Excerpts from a dataset:
+ + + +

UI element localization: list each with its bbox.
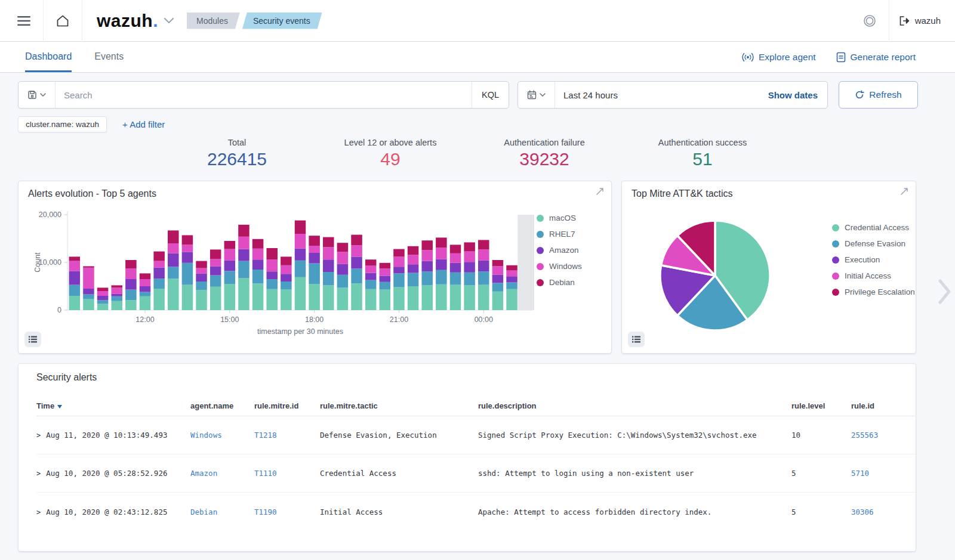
legend-dot [832, 256, 839, 264]
cell-time: >Aug 11, 2020 @ 10:13:49.493 [36, 431, 190, 440]
next-panel-button[interactable] [937, 277, 953, 309]
chevron-down-icon[interactable] [164, 18, 174, 23]
search-placeholder: Search [64, 90, 93, 100]
cell-rule-description: sshd: Attempt to login using a non-exist… [478, 469, 791, 478]
time-range-value[interactable]: Last 24 hours [555, 90, 618, 100]
add-filter-button[interactable]: + Add filter [122, 119, 165, 129]
panel-options-button[interactable] [24, 332, 41, 347]
security-alerts-panel: Security alerts Timeagent.namerule.mitre… [18, 363, 916, 552]
column-header-rule-mitre-tactic[interactable]: rule.mitre.tactic [320, 401, 478, 410]
legend-item-execution[interactable]: Execution [832, 252, 915, 268]
cell-agent-name[interactable]: Debian [190, 508, 254, 516]
logout-button[interactable]: wazuh [895, 8, 944, 34]
expand-icon [596, 187, 604, 196]
kql-toggle-button[interactable]: KQL [472, 82, 509, 108]
cell-rule-mitre-tactic: Credential Access [320, 469, 478, 478]
cell-rule-mitre-tactic: Defense Evasion, Execution [320, 431, 478, 440]
pie-chart-legend: Credential AccessDefense EvasionExecutio… [832, 219, 915, 300]
expand-row-icon[interactable]: > [36, 508, 41, 516]
legend-dot [537, 279, 544, 286]
alerts-table-body: >Aug 11, 2020 @ 10:13:49.493WindowsT1218… [19, 416, 916, 531]
user-name-label: wazuh [915, 16, 941, 26]
visualization-panels: Alerts evolution - Top 5 agents 010,0002… [18, 181, 937, 354]
stat-value: 39232 [504, 149, 584, 169]
stat-value: 226415 [207, 149, 267, 169]
cell-agent-name[interactable]: Amazon [190, 469, 254, 478]
report-icon [836, 52, 846, 63]
header-divider [889, 0, 889, 42]
legend-item-credential-access[interactable]: Credential Access [832, 219, 915, 236]
tab-events[interactable]: Events [94, 42, 124, 72]
breadcrumb-modules[interactable]: Modules [187, 13, 240, 29]
legend-item-amazon[interactable]: Amazon [537, 242, 582, 258]
expand-panel-button[interactable] [900, 187, 908, 198]
cell-rule-mitre-id[interactable]: T1190 [254, 508, 320, 516]
refresh-label: Refresh [869, 89, 901, 100]
table-row[interactable]: >Aug 10, 2020 @ 02:43:12.825DebianT1190I… [36, 493, 916, 531]
legend-item-debian[interactable]: Debian [537, 274, 582, 290]
filter-pill-cluster-name[interactable]: cluster.name: wazuh [18, 116, 107, 132]
cell-rule-description: Signed Script Proxy Execution: C:\Window… [478, 431, 791, 440]
home-button[interactable] [50, 8, 76, 34]
cell-rule-id[interactable]: 5710 [851, 469, 905, 478]
panel-options-button[interactable] [628, 332, 645, 347]
calendar-icon [527, 90, 537, 100]
alerts-evolution-panel: Alerts evolution - Top 5 agents 010,0002… [18, 181, 612, 354]
security-alerts-title: Security alerts [19, 364, 916, 383]
stat-label: Authentication failure [504, 138, 584, 147]
cell-rule-id[interactable]: 255563 [851, 431, 905, 440]
column-header-rule-mitre-id[interactable]: rule.mitre.id [254, 401, 320, 410]
mitre-tactics-pie-chart[interactable] [655, 216, 775, 335]
legend-item-defense-evasion[interactable]: Defense Evasion [832, 236, 915, 252]
column-header-agent-name[interactable]: agent.name [190, 401, 254, 410]
svg-text:10,000: 10,000 [39, 258, 61, 267]
stat-authentication-success: Authentication success51 [658, 138, 747, 169]
legend-label: Privilege Escalation [845, 287, 915, 296]
expand-panel-button[interactable] [596, 187, 604, 198]
breadcrumb-security-events[interactable]: Security events [242, 13, 322, 29]
chevron-down-icon [40, 93, 46, 97]
generate-report-label: Generate report [851, 52, 916, 63]
cell-agent-name[interactable]: Windows [190, 431, 254, 440]
column-header-rule-description[interactable]: rule.description [478, 401, 791, 410]
legend-item-initial-access[interactable]: Initial Access [832, 268, 915, 284]
explore-agent-button[interactable]: Explore agent [742, 52, 816, 63]
show-dates-button[interactable]: Show dates [768, 90, 827, 100]
date-picker: Last 24 hours Show dates [517, 81, 828, 109]
column-header-rule-id[interactable]: rule.id [851, 401, 905, 410]
calendar-button[interactable] [518, 82, 555, 108]
alerts-evolution-bar-chart[interactable]: 010,00020,000Count12:0015:0018:0021:0000… [30, 199, 538, 347]
search-box: Search KQL [18, 81, 509, 109]
legend-item-windows[interactable]: Windows [537, 258, 582, 274]
cell-rule-id[interactable]: 30306 [851, 508, 905, 516]
refresh-button[interactable]: Refresh [839, 81, 918, 109]
search-input[interactable]: Search [56, 90, 472, 100]
legend-item-macos[interactable]: macOS [537, 210, 582, 226]
legend-label: Defense Evasion [845, 239, 905, 248]
save-icon [27, 90, 37, 100]
logo-dot: . [153, 11, 158, 30]
legend-item-rhel7[interactable]: RHEL7 [537, 226, 582, 242]
hamburger-menu-icon [17, 16, 30, 26]
cell-rule-mitre-id[interactable]: T1218 [254, 431, 320, 440]
broadcast-icon [742, 52, 754, 62]
cell-rule-mitre-id[interactable]: T1110 [254, 469, 320, 478]
header-right-cluster: wazuh [857, 0, 944, 42]
cell-rule-level: 5 [791, 469, 851, 478]
wazuh-logo[interactable]: wazuh. [97, 11, 158, 31]
expand-row-icon[interactable]: > [36, 431, 41, 440]
svg-text:15:00: 15:00 [220, 315, 239, 324]
table-row[interactable]: >Aug 11, 2020 @ 10:13:49.493WindowsT1218… [36, 416, 916, 454]
saved-query-button[interactable] [19, 82, 56, 108]
logout-icon [899, 16, 910, 26]
expand-row-icon[interactable]: > [36, 469, 41, 478]
column-header-rule-level[interactable]: rule.level [791, 401, 851, 410]
column-header-time[interactable]: Time [36, 401, 190, 410]
legend-item-privilege-escalation[interactable]: Privilege Escalation [832, 284, 915, 300]
space-button[interactable] [857, 8, 883, 34]
table-row[interactable]: >Aug 10, 2020 @ 05:28:52.926AmazonT1110C… [36, 454, 916, 493]
generate-report-button[interactable]: Generate report [836, 52, 916, 63]
menu-button[interactable] [11, 8, 37, 34]
ring-icon [862, 14, 877, 28]
tab-dashboard[interactable]: Dashboard [25, 42, 72, 72]
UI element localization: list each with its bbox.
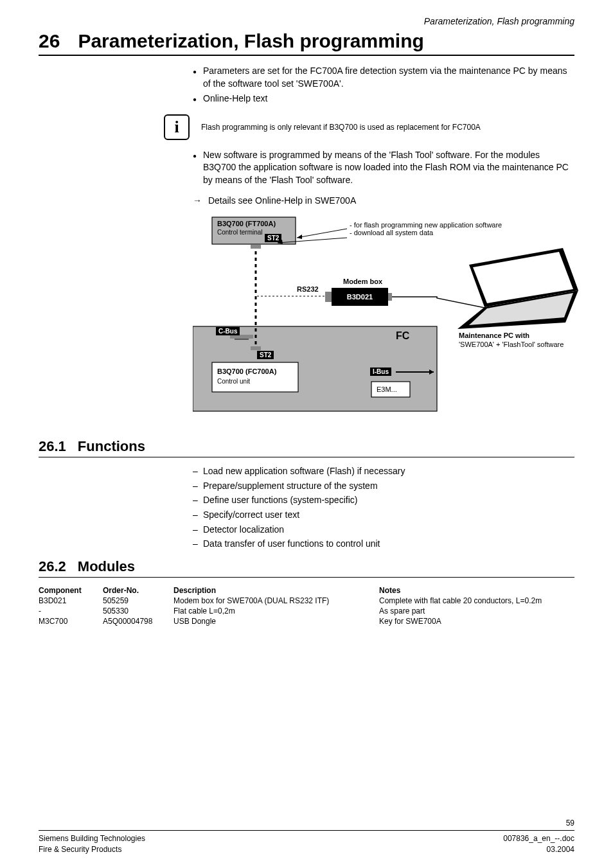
cell-component: M3C700: [39, 616, 103, 626]
th-order-no: Order-No.: [103, 585, 173, 596]
after-info-bullet-list: New software is programmed by means of t…: [193, 149, 574, 187]
svg-rect-12: [388, 293, 392, 301]
arrow-detail-line: Details see Online-Help in SWE700A: [193, 195, 574, 208]
diagram-top-note: - for flash programming new application …: [350, 221, 502, 236]
th-description: Description: [173, 585, 379, 596]
cell-description: Flat cable L=0,2m: [173, 606, 379, 616]
cell-description: Modem box for SWE700A (DUAL RS232 ITF): [173, 596, 379, 606]
function-6: Data transfer of user functions to contr…: [193, 538, 574, 551]
svg-rect-6: [251, 346, 261, 350]
cell-notes: Complete with flat cable 20 conductors, …: [379, 596, 574, 606]
svg-rect-11: [325, 292, 332, 302]
info-note-row: i Flash programming is only relevant if …: [164, 114, 574, 140]
diagram-e3m: E3M...: [377, 385, 397, 393]
h1-number: 26: [39, 30, 60, 52]
diagram-bottom-sub: Control unit: [217, 378, 250, 385]
heading-26-1: 26.1 Functions: [39, 438, 574, 457]
svg-rect-2: [212, 362, 298, 392]
function-2: Prepare/supplement structure of the syst…: [193, 480, 574, 493]
modules-table: Component Order-No. Description Notes B3…: [39, 585, 574, 626]
arrow-text: Details see Online-Help in SWE700A: [208, 195, 356, 206]
svg-marker-16: [297, 235, 302, 239]
svg-line-15: [297, 229, 347, 238]
diagram-st2-bottom: ST2: [257, 351, 274, 359]
system-diagram: B3D021: [193, 216, 578, 412]
function-1: Load new application software (Flash) if…: [193, 465, 574, 478]
footer-right-2: 03.2004: [503, 844, 574, 855]
diagram-bottom-title: B3Q700 (FC700A): [217, 368, 276, 375]
svg-rect-8: [235, 339, 249, 340]
page-footer: 59 Siemens Building Technologies Fire & …: [39, 819, 574, 855]
cell-order-no: A5Q00004798: [103, 616, 173, 626]
cell-description: USB Dongle: [173, 616, 379, 626]
cell-notes: As spare part: [379, 606, 574, 616]
cell-order-no: 505330: [103, 606, 173, 616]
function-3: Define user functions (system-specific): [193, 494, 574, 507]
diagram-top-box-title: B3Q700 (FT700A): [217, 220, 276, 227]
h2-2-title: Modules: [78, 558, 135, 575]
h2-2-number: 26.2: [39, 558, 66, 575]
heading-1: 26 Parameterization, Flash programming: [39, 30, 574, 56]
running-header: Parameterization, Flash programming: [39, 16, 574, 26]
th-notes: Notes: [379, 585, 574, 596]
table-header-row: Component Order-No. Description Notes: [39, 585, 574, 596]
function-4: Specify/correct user text: [193, 509, 574, 522]
table-row: M3C700 A5Q00004798 USB Dongle Key for SW…: [39, 616, 574, 626]
svg-text:B3D021: B3D021: [347, 293, 373, 301]
intro-bullet-2: Online-Help text: [193, 93, 574, 105]
cell-order-no: 505259: [103, 596, 173, 606]
footer-left-2: Fire & Security Products: [39, 844, 145, 855]
svg-rect-4: [251, 245, 261, 249]
intro-bullet-1: Parameters are set for the FC700A fire d…: [193, 65, 574, 90]
diagram-pc-line2: 'SWE700A' + 'FlashTool' software: [459, 341, 564, 348]
footer-right-1: 007836_a_en_--.doc: [503, 833, 574, 844]
th-component: Component: [39, 585, 103, 596]
footer-page-number: 59: [39, 819, 574, 828]
function-5: Detector localization: [193, 524, 574, 536]
diagram-fc: FC: [396, 330, 409, 342]
diagram-top-box-sub: Control terminal: [217, 229, 263, 236]
h2-1-number: 26.1: [39, 438, 66, 455]
h2-1-title: Functions: [78, 438, 145, 455]
info-note-text: Flash programming is only relevant if B3…: [201, 123, 481, 132]
heading-26-2: 26.2 Modules: [39, 558, 574, 578]
h1-title: Parameterization, Flash programming: [78, 30, 423, 52]
diagram-pc-line1: Maintenance PC with: [459, 332, 529, 339]
footer-left-1: Siemens Building Technologies: [39, 833, 145, 844]
diagram-rs232: RS232: [297, 285, 319, 293]
table-row: - 505330 Flat cable L=0,2m As spare part: [39, 606, 574, 616]
cell-component: -: [39, 606, 103, 616]
info-icon: i: [164, 114, 190, 140]
diagram-ibus: I-Bus: [370, 368, 391, 376]
cell-notes: Key for SWE700A: [379, 616, 574, 626]
diagram-modem-title: Modem box: [343, 278, 382, 285]
intro-bullet-list: Parameters are set for the FC700A fire d…: [193, 65, 574, 105]
table-row: B3D021 505259 Modem box for SWE700A (DUA…: [39, 596, 574, 606]
after-info-bullet: New software is programmed by means of t…: [193, 149, 574, 187]
cell-component: B3D021: [39, 596, 103, 606]
functions-list: Load new application software (Flash) if…: [193, 465, 574, 551]
diagram-cbus: C-Bus: [216, 327, 240, 335]
diagram-st2-top: ST2: [265, 234, 281, 242]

+ + + +

> EXERCISE
Those lines above that contain the string "down" should be returned.

> TASK RESULT
chevron-down-icon[interactable] [164, 18, 174, 23]
chevron-down-icon [40, 93, 46, 97]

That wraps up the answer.